Accident : quelle indemnisation pour le motard conducteur ?
L’indemnisation due au conducteur d’une moto ou d’un scooter à la suite d’un accident de la circulation dépendra de sa responsabilité dans l’accident.
Indemnisation du conducteur de la moto victime d’un accident
Le motard conducteur victime, c’est à dire, qui n’a pas de responsabilité dans la survenance de l’accident, pourra être indemnisé de l’ensemble de ses préjudices, corporels et matériels, s’il n’a pas commis de faute, sur le fondement de la loi Badinter.
Cette indemnisation suppose donc que la qualité de victime du motard conducteur soit confirmée par l’assurance. En cas de contestation par l’assurance, celle-ci pourra reconnaître la responsabilité totale du conducteur ou l’existence d’une faute entraînant une réduction de son droit à indemnisation.
Il appartiendra alors à votre avocat spécialiste en droit du dommage corporel de démontrer, si c’est le cas, l’absence de faute, justifiant la prise en charge de vos préjudices.
Indemnisation du conducteur de la moto responsable d’un accident
A l’inverse, l’indemnisation du motard conducteur entièrement responsable de l’accident ne pourra intervenir que si celui-ci a souscrit, en amont, une garantie personnelle du conducteur.

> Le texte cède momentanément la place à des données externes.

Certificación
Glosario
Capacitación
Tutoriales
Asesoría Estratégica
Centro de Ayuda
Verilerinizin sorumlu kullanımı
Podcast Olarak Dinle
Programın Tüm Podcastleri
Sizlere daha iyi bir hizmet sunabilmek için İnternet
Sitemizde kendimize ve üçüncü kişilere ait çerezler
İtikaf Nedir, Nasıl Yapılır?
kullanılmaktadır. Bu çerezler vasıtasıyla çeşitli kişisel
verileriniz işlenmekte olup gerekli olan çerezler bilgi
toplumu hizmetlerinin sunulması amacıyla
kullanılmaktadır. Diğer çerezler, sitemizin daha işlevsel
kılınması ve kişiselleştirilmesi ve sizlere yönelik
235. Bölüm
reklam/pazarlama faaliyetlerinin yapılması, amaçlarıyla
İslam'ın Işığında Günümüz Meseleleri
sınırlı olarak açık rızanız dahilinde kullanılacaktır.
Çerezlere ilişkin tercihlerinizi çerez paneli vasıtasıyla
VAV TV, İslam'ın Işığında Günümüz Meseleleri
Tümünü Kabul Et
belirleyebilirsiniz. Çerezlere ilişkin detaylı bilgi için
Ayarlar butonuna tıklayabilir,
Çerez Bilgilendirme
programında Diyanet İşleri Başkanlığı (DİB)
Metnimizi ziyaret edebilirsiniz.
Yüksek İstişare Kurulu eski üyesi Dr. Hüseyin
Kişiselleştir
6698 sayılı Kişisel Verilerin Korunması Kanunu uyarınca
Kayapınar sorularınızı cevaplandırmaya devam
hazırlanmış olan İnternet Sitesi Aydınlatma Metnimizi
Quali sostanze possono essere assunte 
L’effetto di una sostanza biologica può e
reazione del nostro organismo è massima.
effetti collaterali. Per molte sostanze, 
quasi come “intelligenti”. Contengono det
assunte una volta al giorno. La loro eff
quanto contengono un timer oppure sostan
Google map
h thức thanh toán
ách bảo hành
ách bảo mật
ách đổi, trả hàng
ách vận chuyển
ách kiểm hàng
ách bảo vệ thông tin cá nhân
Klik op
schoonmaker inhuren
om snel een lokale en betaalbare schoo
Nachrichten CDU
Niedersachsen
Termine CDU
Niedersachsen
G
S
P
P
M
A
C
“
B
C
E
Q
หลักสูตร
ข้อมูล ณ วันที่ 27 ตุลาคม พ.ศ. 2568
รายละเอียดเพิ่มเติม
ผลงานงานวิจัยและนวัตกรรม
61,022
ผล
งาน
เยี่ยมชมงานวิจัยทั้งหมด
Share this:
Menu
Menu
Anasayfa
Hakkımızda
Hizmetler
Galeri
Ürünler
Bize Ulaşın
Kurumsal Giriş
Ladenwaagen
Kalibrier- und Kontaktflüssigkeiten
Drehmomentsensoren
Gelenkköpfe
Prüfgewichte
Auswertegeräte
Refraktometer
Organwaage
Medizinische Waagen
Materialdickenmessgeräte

Cette dernière, à la différence de l’indemnisation intégrale prévue par la loi Badinter est plafonnée et peut être conditionnée à un seuil de déclenchement en fonction de la gravité des séquelles. Son bénéfice peut être exclu en cas de conduite sous l’empire d’un état alcoolique, sous l’emprise de stupéfiants, après avoir effectué des modifications de la moto non-déclarées à l’assurance…
Il convient de souligner que l‘indemnisation d’un motard conducteur victime d’un accident de la route, n’est pas automatique et suppose d’analyser avec rigueur et précision les circonstances dans lesquels l’accident s’est produit. Un avocat spécialiste en droit du dommage corporel du cabinet Coppet Avocats mettra son expertise au service de la défense de vos intérêts pour assurer votre juste indemnisation et éviter que l’assurance ou le Fonds de Garantie des Victimes minimisent vos séquelles et leur prise en charge.
Accident : quelle indemnisation pour le passager d’une moto ?
Les victimes passagères d’un accident de moto bénéficient d’un statut protégé prévu par l’article 3 de la loi Badinter. Leur indemnisation n’est pas soumise à une absence de responsabilité.
En cas d’accident de la route, l’indemnisation des victimes passagères d’une moto est donc systématique, sauf en cas de faute inexcusable commise par celles-ci. Elle sera due par l’assureur du responsable de l’accident de moto, sans plafonnement ou seuil de déclenchement.
Toutefois, si le droit à indemnisation d’une victime passagère d’un accident de moto, est aisément reconnu, un avocat spécialiste en droit du dommage corporel du cabinet Coppet Avocats, vous permettra de faire reconnaître tous vos préjudices, et ce à toutes les étapes de votre parcours indemnitaire, de la survenue de votre accident, à votre expertise médicale et jusqu’à votre indemnisation définitive.
Document de référence : le procès-verbal de votre accident de moto
Le procès-verbal d’un accident de la route constitue un document officiel fondamental dans la procédure d’indemnisation après un accident de moto. Établi par les forces de l’ordre, il rassemble l’ensemble des éléments factuels de votre accident de la route en moto :
- circonstances précises,
- déclarations des parties impliquées,
- constatations matérielles,
- expertises automobiles ou accidentologiques,
- et blessures éventuelles.
Son obtention nécessite une demande écrite auprès du procureur de la République, après la clôture de l’enquête de police, qui autorise sa délivrance dans un délai variable en fonction des juridictions.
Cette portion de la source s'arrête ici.